I.
De pequeño no quería tomar leche de vaca porque pensaba que tenía sabor a pasto.
No confesé esto último, por supuesto, pero esa era la razón.
Mi pensamiento era bruto y directo, lo admito.
Pero al menos era mío.
Ahora que lo pienso, creo que no había confesado esto nunca, hasta el día de hoy.
II.
De todas formas, no es que piense muy distinto hoy en día.
No sobre la leche de vaca, por supuesto, pero mi razonamiento sigue siendo bastante similar, si soy sincero.
Creo que hay un personaje que piensa de forma parecida en “Los trece”, de Balzac.
No es que lo recuerde muy claro, pero algo así recuerdo.
No era un personaje memorable, por lo demás.
III.
No.
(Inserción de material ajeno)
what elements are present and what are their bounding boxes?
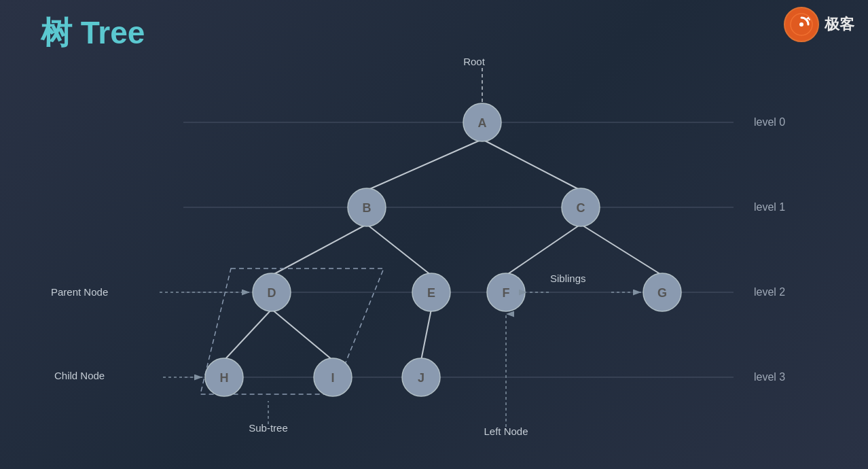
svg-line-14 — [272, 309, 333, 360]
svg-line-7 — [367, 139, 482, 190]
svg-line-9 — [272, 224, 367, 275]
node-A-label: A — [478, 116, 487, 130]
level-0-label: level 0 — [754, 116, 785, 128]
node-C-label: C — [577, 201, 585, 215]
node-H-label: H — [220, 371, 229, 385]
svg-line-15 — [421, 309, 431, 360]
node-J-label: J — [418, 371, 424, 385]
level-2-label: level 2 — [754, 286, 785, 298]
level-3-label: level 3 — [754, 371, 785, 383]
tree-diagram: level 0 level 1 level 2 level 3 Root A — [0, 0, 868, 469]
node-I-label: I — [331, 371, 334, 385]
svg-line-13 — [224, 309, 272, 360]
node-E-label: E — [427, 286, 435, 300]
child-node-label: Child Node — [54, 370, 105, 381]
parent-node-label: Parent Node — [51, 286, 108, 298]
node-F-label: F — [503, 286, 510, 300]
node-G-label: G — [657, 286, 667, 300]
siblings-label: Siblings — [550, 273, 586, 284]
level-1-label: level 1 — [754, 201, 785, 213]
root-label: Root — [463, 56, 486, 67]
svg-line-11 — [506, 224, 581, 275]
left-node-label: Left Node — [484, 425, 528, 437]
node-D-label: D — [268, 286, 276, 300]
node-B-label: B — [363, 201, 372, 215]
svg-line-12 — [581, 224, 662, 275]
slide: 树 Tree 极客 level 0 level 1 level 2 level … — [0, 0, 868, 469]
svg-line-8 — [482, 139, 581, 190]
svg-line-10 — [367, 224, 431, 275]
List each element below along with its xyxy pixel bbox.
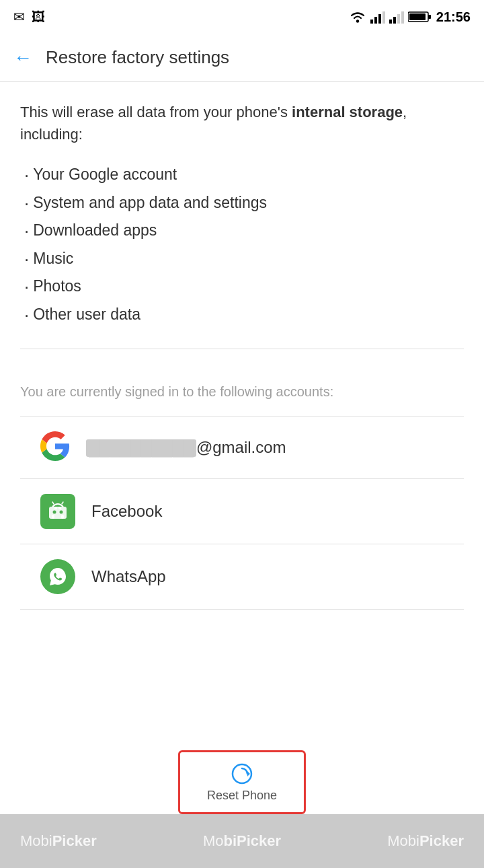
svg-line-20 bbox=[62, 502, 63, 504]
svg-rect-4 bbox=[382, 11, 385, 24]
svg-point-14 bbox=[60, 510, 63, 513]
svg-point-13 bbox=[53, 510, 56, 513]
signal-icon-1 bbox=[370, 10, 385, 24]
toolbar: ← Restore factory settings bbox=[0, 34, 484, 82]
svg-rect-18 bbox=[58, 507, 61, 509]
svg-point-0 bbox=[356, 20, 359, 22]
blurred-email: ██████████ bbox=[86, 439, 196, 457]
status-bar: ✉ 🖼 21:56 bbox=[0, 0, 484, 34]
list-item: Your Google account bbox=[20, 161, 464, 190]
clock: 21:56 bbox=[436, 9, 471, 25]
svg-line-19 bbox=[52, 502, 54, 504]
warning-text-plain: This will erase all data from your phone… bbox=[20, 104, 292, 120]
status-bar-left: ✉ 🖼 bbox=[13, 9, 45, 25]
back-button[interactable]: ← bbox=[13, 48, 32, 67]
list-item: System and app data and settings bbox=[20, 190, 464, 218]
facebook-icon bbox=[40, 494, 75, 529]
watermark-right: MobiPicker bbox=[387, 832, 464, 850]
svg-marker-22 bbox=[247, 771, 250, 776]
reset-button-container: Reset Phone bbox=[178, 750, 306, 814]
google-account-email: ██████████@gmail.com bbox=[86, 438, 286, 457]
google-account-item: ██████████@gmail.com bbox=[20, 417, 464, 478]
watermark-center: MobiPicker bbox=[203, 832, 281, 850]
svg-rect-6 bbox=[393, 17, 396, 24]
reset-icon bbox=[230, 762, 254, 786]
whatsapp-account-name: WhatsApp bbox=[91, 567, 166, 586]
svg-rect-1 bbox=[370, 20, 373, 24]
svg-rect-2 bbox=[374, 17, 377, 24]
image-icon: 🖼 bbox=[32, 9, 45, 25]
signed-in-section: You are currently signed in to the follo… bbox=[0, 363, 484, 610]
facebook-account-name: Facebook bbox=[91, 502, 162, 521]
reset-phone-button[interactable]: Reset Phone bbox=[178, 750, 306, 814]
svg-rect-7 bbox=[397, 14, 400, 24]
signed-in-label: You are currently signed in to the follo… bbox=[20, 384, 464, 400]
svg-rect-12 bbox=[49, 507, 67, 519]
svg-rect-16 bbox=[61, 515, 64, 519]
list-item: Music bbox=[20, 246, 464, 274]
svg-rect-8 bbox=[401, 11, 404, 24]
svg-rect-17 bbox=[54, 507, 57, 509]
list-item: Photos bbox=[20, 273, 464, 301]
main-content: This will erase all data from your phone… bbox=[0, 82, 484, 363]
reset-label: Reset Phone bbox=[207, 789, 277, 803]
facebook-account-item: Facebook bbox=[20, 479, 464, 544]
page-title: Restore factory settings bbox=[46, 47, 229, 68]
account-divider-3 bbox=[20, 609, 464, 610]
list-item: Downloaded apps bbox=[20, 217, 464, 246]
section-divider bbox=[20, 349, 464, 349]
battery-icon bbox=[408, 10, 432, 24]
warning-paragraph: This will erase all data from your phone… bbox=[20, 101, 464, 145]
signal-icon-2 bbox=[389, 10, 404, 24]
wifi-icon bbox=[349, 10, 366, 24]
status-bar-right: 21:56 bbox=[349, 9, 471, 25]
warning-bold: internal storage bbox=[292, 104, 403, 120]
bullet-list: Your Google account System and app data … bbox=[20, 161, 464, 330]
watermark-bar: MobiPicker MobiPicker MobiPicker bbox=[0, 814, 484, 868]
svg-rect-11 bbox=[409, 13, 426, 20]
whatsapp-account-item: WhatsApp bbox=[20, 544, 464, 609]
google-icon bbox=[40, 431, 70, 464]
svg-rect-5 bbox=[389, 20, 392, 24]
watermark-left: MobiPicker bbox=[20, 832, 97, 850]
message-icon: ✉ bbox=[13, 9, 25, 25]
svg-rect-3 bbox=[378, 14, 381, 24]
list-item: Other user data bbox=[20, 301, 464, 330]
whatsapp-icon bbox=[40, 559, 75, 594]
svg-rect-10 bbox=[428, 15, 431, 19]
svg-rect-15 bbox=[52, 515, 54, 519]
Ni memorable ni trascendente.
Ni ese personaje ni yo, después de todo.
No me avergüenzo de eso, por cierto.
Los libros de Balzac me los regaló un tipo en el sur, según recuerdo.
Lo escuchó golpear cada cierto rato un trozo de metal y entonces me acerqué.
IV.
No te vi, dijo de pronto cuando llegué a su lado. Es que estaba tocando a Wagner.
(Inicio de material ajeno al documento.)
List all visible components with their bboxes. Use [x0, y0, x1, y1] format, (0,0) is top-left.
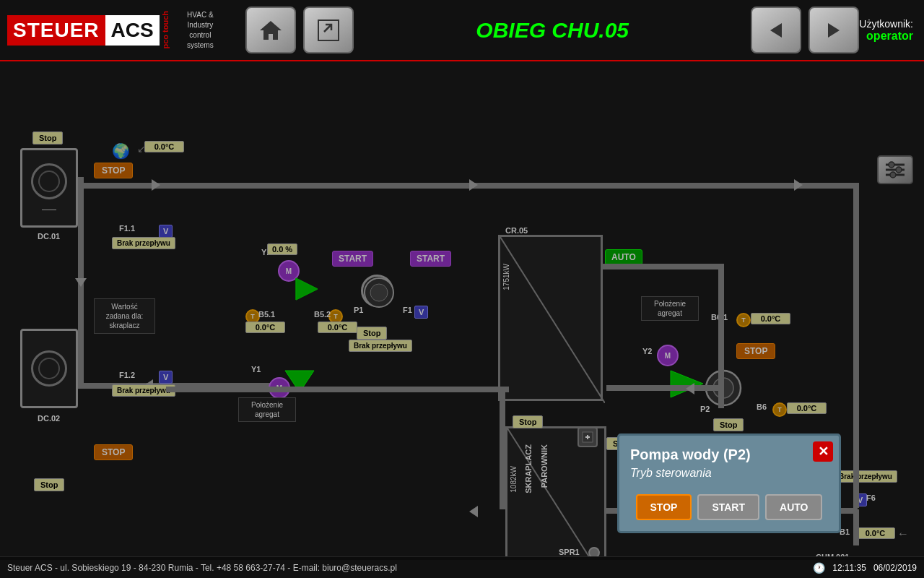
footer-time-area: 🕐 12:11:35 06/02/2019 [813, 562, 917, 574]
user-info: Użytkownik: operator [859, 18, 924, 43]
dialog-buttons: STOP START AUTO [630, 494, 828, 520]
logo-subtitle: HVAC & Industry control systems [177, 10, 224, 51]
logo-area: STEUER ACS pco touch HVAC & Industry con… [0, 9, 224, 51]
svg-marker-3 [828, 23, 840, 38]
dialog-close-button[interactable]: ✕ [813, 441, 833, 462]
header-nav [245, 7, 354, 53]
dialog-stop-button[interactable]: STOP [636, 494, 692, 520]
svg-line-1 [324, 25, 331, 32]
logo-steuer: STEUER [7, 15, 105, 46]
footer-time: 12:11:35 [832, 563, 866, 573]
dialog-subtitle: Tryb sterowania [630, 467, 828, 480]
operator-name: operator [859, 30, 913, 43]
dialog-auto-button[interactable]: AUTO [765, 494, 822, 520]
footer-date: 06/02/2019 [873, 563, 917, 573]
user-label: Użytkownik: [859, 18, 913, 30]
back-button[interactable] [751, 7, 801, 53]
header: STEUER ACS pco touch HVAC & Industry con… [0, 0, 924, 61]
forward-button[interactable] [808, 7, 859, 53]
export-button[interactable] [303, 7, 354, 53]
logo-pco: pco touch [160, 9, 171, 51]
pump-dialog: Pompa wody (P2) Tryb sterowania STOP STA… [617, 434, 841, 533]
home-button[interactable] [245, 7, 296, 53]
logo-acs: ACS [105, 15, 160, 46]
footer-company: Steuer ACS - ul. Sobieskiego 19 - 84-230… [7, 563, 397, 573]
svg-rect-0 [318, 20, 339, 40]
footer-clock-icon: 🕐 [813, 562, 825, 574]
dialog-title: Pompa wody (P2) [630, 447, 828, 463]
main-diagram: —— DC.01 Stop STOP 🌍 ↙ 0.0°C DC.02 Stop … [0, 61, 924, 560]
dialog-overlay: Pompa wody (P2) Tryb sterowania STOP STA… [0, 61, 924, 560]
dialog-start-button[interactable]: START [697, 494, 759, 520]
header-title: OBIEG CHU.05 [354, 18, 751, 43]
nav-arrows [751, 7, 859, 53]
svg-marker-2 [770, 23, 782, 38]
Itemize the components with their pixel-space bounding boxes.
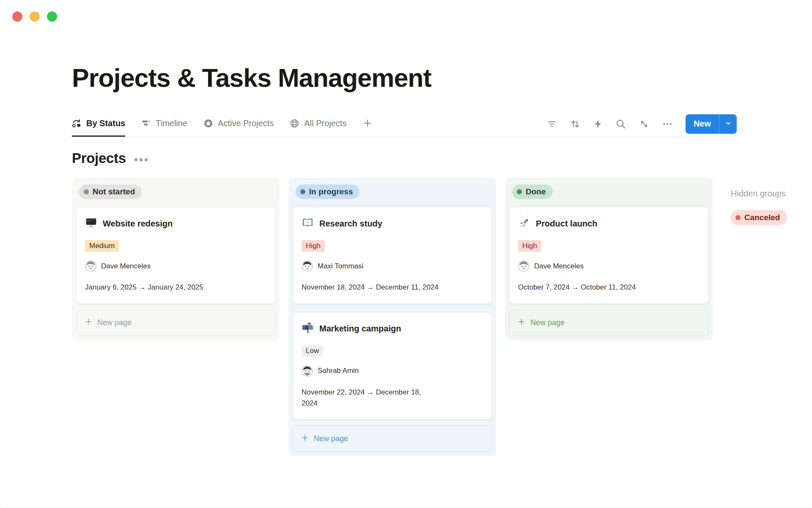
status-dot — [84, 189, 89, 194]
new-button-dropdown[interactable] — [719, 114, 737, 134]
status-dot — [735, 215, 741, 220]
view-controls: New — [546, 111, 737, 137]
card-date-range: November 22, 2024 → December 18, 2024 — [302, 387, 428, 409]
globe-icon — [290, 119, 299, 128]
avatar — [518, 260, 529, 272]
tab-by-status[interactable]: By Status — [72, 111, 125, 137]
assignee-row: Dave Menceles — [85, 260, 266, 272]
section-header: Projects — [72, 150, 737, 166]
avatar — [85, 260, 96, 272]
group-header-in-progress[interactable]: In progress — [296, 185, 359, 199]
tab-timeline[interactable]: Timeline — [141, 111, 187, 137]
tab-all-projects[interactable]: All Projects — [290, 111, 346, 137]
new-button[interactable]: New — [686, 114, 737, 134]
project-card-research-study[interactable]: Research study High Maxi Tommasi — [293, 207, 492, 304]
filter-icon[interactable] — [546, 119, 557, 130]
new-page-button[interactable]: New page — [509, 310, 708, 336]
column-in-progress: In progress Research study Hig — [288, 178, 496, 456]
tab-label: All Projects — [304, 119, 346, 128]
open-book-icon — [302, 217, 314, 231]
new-page-label: New page — [530, 318, 565, 327]
tab-label: Timeline — [156, 119, 187, 128]
timeline-icon — [141, 119, 151, 128]
assignee-row: Dave Menceles — [518, 260, 700, 272]
avatar — [302, 260, 313, 272]
card-title: Research study — [319, 219, 382, 229]
status-dot — [517, 189, 522, 194]
column-not-started: Not started Website redesign — [72, 178, 280, 340]
rocket-icon — [518, 217, 530, 231]
fullscreen-window-button[interactable] — [47, 11, 57, 22]
new-page-button[interactable]: New page — [293, 425, 492, 452]
group-header-not-started[interactable]: Not started — [79, 185, 142, 199]
plus-icon — [362, 118, 373, 130]
card-date-range: January 6, 2025 → January 24, 2025 — [85, 282, 266, 293]
chevron-down-icon — [724, 119, 732, 129]
card-title: Product launch — [536, 219, 598, 229]
avatar — [302, 365, 313, 377]
card-title: Website redesign — [103, 219, 173, 229]
card-date-range: November 18, 2024 → December 11, 2024 — [302, 282, 483, 293]
priority-badge: High — [302, 240, 325, 252]
tab-active-projects[interactable]: Active Projects — [203, 111, 274, 137]
plus-icon — [301, 433, 309, 444]
status-board-icon — [72, 119, 82, 128]
project-card-website-redesign[interactable]: Website redesign Medium Dave Men — [76, 207, 275, 304]
group-label: Canceled — [744, 213, 780, 222]
automation-icon[interactable] — [593, 119, 603, 129]
search-icon[interactable] — [615, 119, 626, 130]
minimize-window-button[interactable] — [30, 11, 40, 22]
hidden-groups-rail: Hidden groups Canceled — [731, 178, 807, 225]
ellipsis-icon[interactable] — [134, 156, 148, 161]
hidden-group-canceled[interactable]: Canceled — [731, 210, 787, 225]
new-page-button[interactable]: New page — [76, 310, 275, 336]
window-controls — [12, 11, 57, 22]
assignee-row: Maxi Tommasi — [302, 260, 483, 272]
assignee-name: Dave Menceles — [101, 262, 151, 271]
expand-icon[interactable] — [639, 119, 650, 130]
card-date-range: October 7, 2024 → October 11, 2024 — [518, 282, 700, 293]
column-done: Done — [505, 178, 713, 340]
view-tabbar: By Status Timeline — [72, 111, 737, 137]
hidden-groups-label: Hidden groups — [731, 189, 807, 199]
new-page-label: New page — [314, 434, 348, 443]
sort-icon[interactable] — [570, 119, 581, 130]
priority-badge: High — [518, 240, 541, 252]
assignee-name: Sohrab Amin — [318, 367, 359, 375]
group-header-done[interactable]: Done — [512, 185, 553, 199]
new-button-label[interactable]: New — [686, 114, 719, 134]
assignee-row: Sohrab Amin — [302, 365, 483, 377]
new-page-label: New page — [97, 318, 132, 327]
group-label: Not started — [93, 187, 135, 196]
tab-label: Active Projects — [218, 119, 274, 128]
assignee-name: Maxi Tommasi — [318, 262, 363, 271]
tab-label: By Status — [86, 119, 125, 128]
page-title: Projects & Tasks Management — [72, 0, 737, 92]
add-view-button[interactable] — [362, 111, 373, 137]
star-circle-icon — [203, 119, 213, 128]
app-window: Projects & Tasks Management By Status — [0, 0, 812, 508]
status-dot — [300, 189, 305, 194]
mailbox-icon — [302, 322, 314, 336]
desktop-computer-icon — [85, 217, 97, 231]
section-title: Projects — [72, 150, 126, 166]
group-label: In progress — [309, 187, 353, 196]
plus-icon — [517, 318, 526, 328]
priority-badge: Low — [302, 345, 323, 357]
more-icon[interactable] — [662, 119, 673, 130]
close-window-button[interactable] — [12, 11, 22, 22]
plus-icon — [84, 318, 93, 328]
project-card-product-launch[interactable]: Product launch High Dave Mencele — [509, 207, 708, 304]
card-title: Marketing campaign — [319, 324, 401, 334]
assignee-name: Dave Menceles — [534, 262, 584, 271]
kanban-board: Not started Website redesign — [72, 178, 807, 456]
project-card-marketing-campaign[interactable]: Marketing campaign Low — [293, 312, 492, 420]
priority-badge: Medium — [85, 240, 119, 252]
group-label: Done — [526, 187, 546, 196]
Por un momento pensé que Wagner era el nombre del trozo de metal.
Es el final de los Nibelungos, agregó. Estoy tocando la parte del triángulo.
Asentí lento, mientras entendía.
Luego, como vio que llevaba un libro, me dijo que su abuelo había dejado una caja, llena de ellos.
V.
La caja estaba rota y algo húmeda.
Al igual que los veinte libros de Balzac que había en su interior.
Se los cambié al tipo en esa oportunidad por un poco de dinero y un par de zapatillas.
Fue un buen trato, supongo.
Con los años me enteré que el tipo ese terminó preso, tras confesar haber matado a su abuelo.
VI.
Luego de enterarme, aquel asunto me dio vueltas largo tiempo.
No es que lo pensara ordenadamente, pero algunos conceptos que no se volvieron a separar.
Leche de vaca, Pasto, Wagner y Balzac, por ejemplo.
Todo en secreto, por supuesto, como la sociedad de los Trece.
Pero esto, claro está, no es tampoco una razón.